Sleaford Mods’ latest is named after the Grantham supermarket that frontman Jason Williamson’s mother took him to as a child, a humdrum place where he “drank Coke in a plastic orange cup” surrounded by “bright yellow points of sale and large black foam letters”. The new album, he says, is “the continuation of the day-to-day and how we see it – the un-incredible landscape”. That “day-to-day” ethos is fundamentally at the core of what the Sleafords do – a gritty, spittle-flecked invective on what Williamson describes as “the disorientation of modern existence”.
Thrown down at the same breakneck speed as their much-venerated previous long-players, ‘Austerity Dogs’ and ‘Divide And Exit’, Williamson and sidekick Andrew Fearn don’t do tinkering. ‘Key Markets’ offers more of the same spleen-venting bluster, touching on themes close to Williamson’s heart: character assassination, delusions of grandeur, and the pointlessness of politics.
Fearn presses the buttons, his sparse laptop beats, loops and nagging, low-slung basslines providing an essential backdrop to Williamson’s relentless jabber, hurled indiscriminately into the ether. The latter calls a spade a spade, pulling no punches, spewing out bile and fury as he goes: half-sung, half-spoken tirades are splattered with expletives like a Tourette’s afflicted John Cooper Clarke on speed. The social messages are often serious, of course, albeit delivered in an irreverent tone, but there are countless hilarious moments where you can’t help but piss yourself laughing.
It’s tempting to bracket Williamson alongside shouty punk figureheads such as Biafra or Rotten, but to tag Sleaford Mods as just modern-day punks would be doing them a disservice. In truth, they sound like no one else; reflecting the restlessness of the disaffected masses on ‘Cunt Make It Up’ (“Am I being unintelligent? / I don’t care / It’s a war, you bastards”), Jason Williamson rages at the system, spitting out incendiary epithets like grenades.
And so it continues. ‘Face To Faces’ is a feral, rat-a-tat-tat stream of consciousness, crackling with pent-up fury; ‘Bronx In A Six’ finds him full of gobby, indiscriminate attitude (“I couldn’t give a shit what you think about me, cunt”); and on ‘Rupert Trousers’, wit goes hand-in-hand with anger (“Idiots visiting submerged villages in £200 wellies / Spitting out fine cheese made by that tool from Blur / Even the drummer’s an MP / Fuck off, you cunt, sir”).
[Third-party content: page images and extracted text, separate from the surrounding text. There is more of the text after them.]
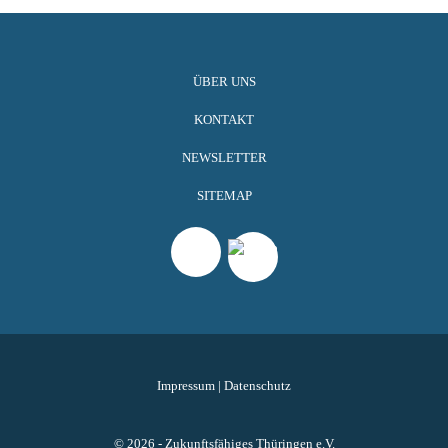
ÜBER UNS
KONTAKT
NEWSLETTER
SITEMAP
Impressum
|
Datenschutz
© 2026 - Zukunftsfähiges Thüringen e.V.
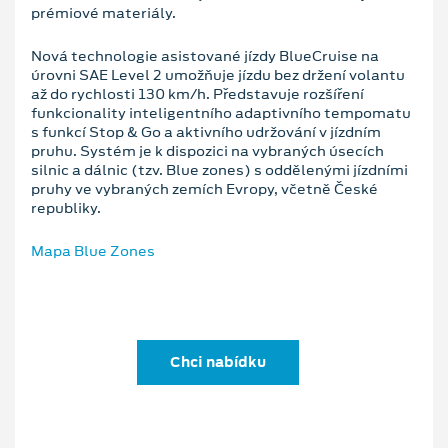
prémiové materiály.
Nová technologie asistované jízdy BlueCruise na
úrovni SAE Level 2 umožňuje jízdu bez držení volantu
až do rychlosti 130 km/h. Představuje rozšíření
funkcionality inteligentního adaptivního tempomatu
s funkcí Stop & Go a aktivního udržování v jízdním
pruhu. Systém je k dispozici na vybraných úsecích
silnic a dálnic (tzv. Blue zones) s oddělenými jízdními
pruhy ve vybraných zemích Evropy, včetně České
republiky.
Mapa Blue Zones
Chci nabídku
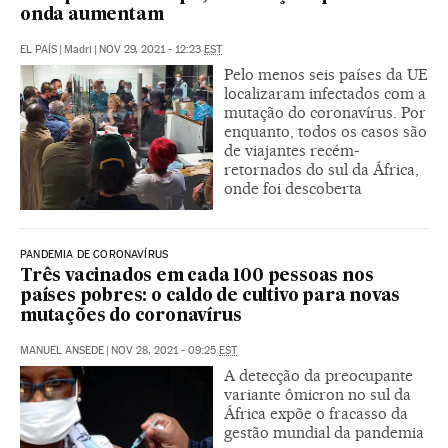
onda aumentam
EL PAÍS
|
Madri
|
NOV 29, 2021 - 12:23
EST
Pelo menos seis países da UE
localizaram infectados com a
mutação do coronavírus. Por
enquanto, todos os casos são
de viajantes recém-
retornados do sul da África,
onde foi descoberta
PANDEMIA DE CORONAVÍRUS
Três vacinados em cada 100 pessoas nos
países pobres: o caldo de cultivo para novas
mutações do coronavírus
MANUEL ANSEDE
|
NOV 28, 2021 - 09:25
EST
A detecção da preocupante
variante ômicron no sul da
África expõe o fracasso da
gestão mundial da pandemia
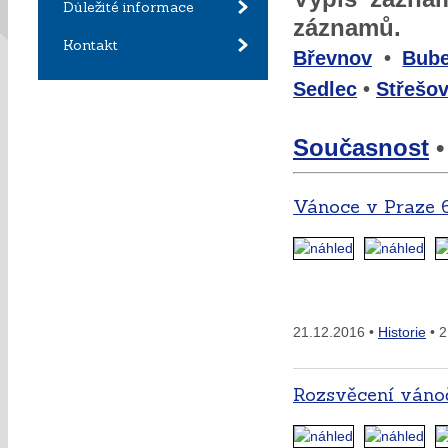
Důležité informace
záznamů.
Kontakt
Břevnov
•
Bub
Sedlec
•
Střešov
Současnost
Vánoce v Praze 
21.12.2016 •
Historie
• 2
Rozsvěcení váno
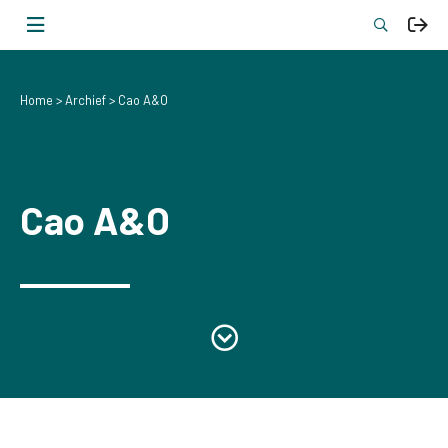
Home
Archief
Cao A&O
Cao A&O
Wonderful.
Uncompromising, thrilling, resonant, seriously compelling: they’re having a real moment. Recent collaborations with The Prodigy and Leftfield are a further indication of Sleaford Mods’ burgeoning prominence and Andrew Fearn’s electronic fusion solo project EXTNDDNTWRK has legs too. It’ll be interesting to see how those ideas might feed into future Sleaford work. The bubble will inevitably burst at some point, but three incredible albums in, with an increasingly diverse audience lapping up everything they do, there’s thankfully little sign of that happening anytime soon.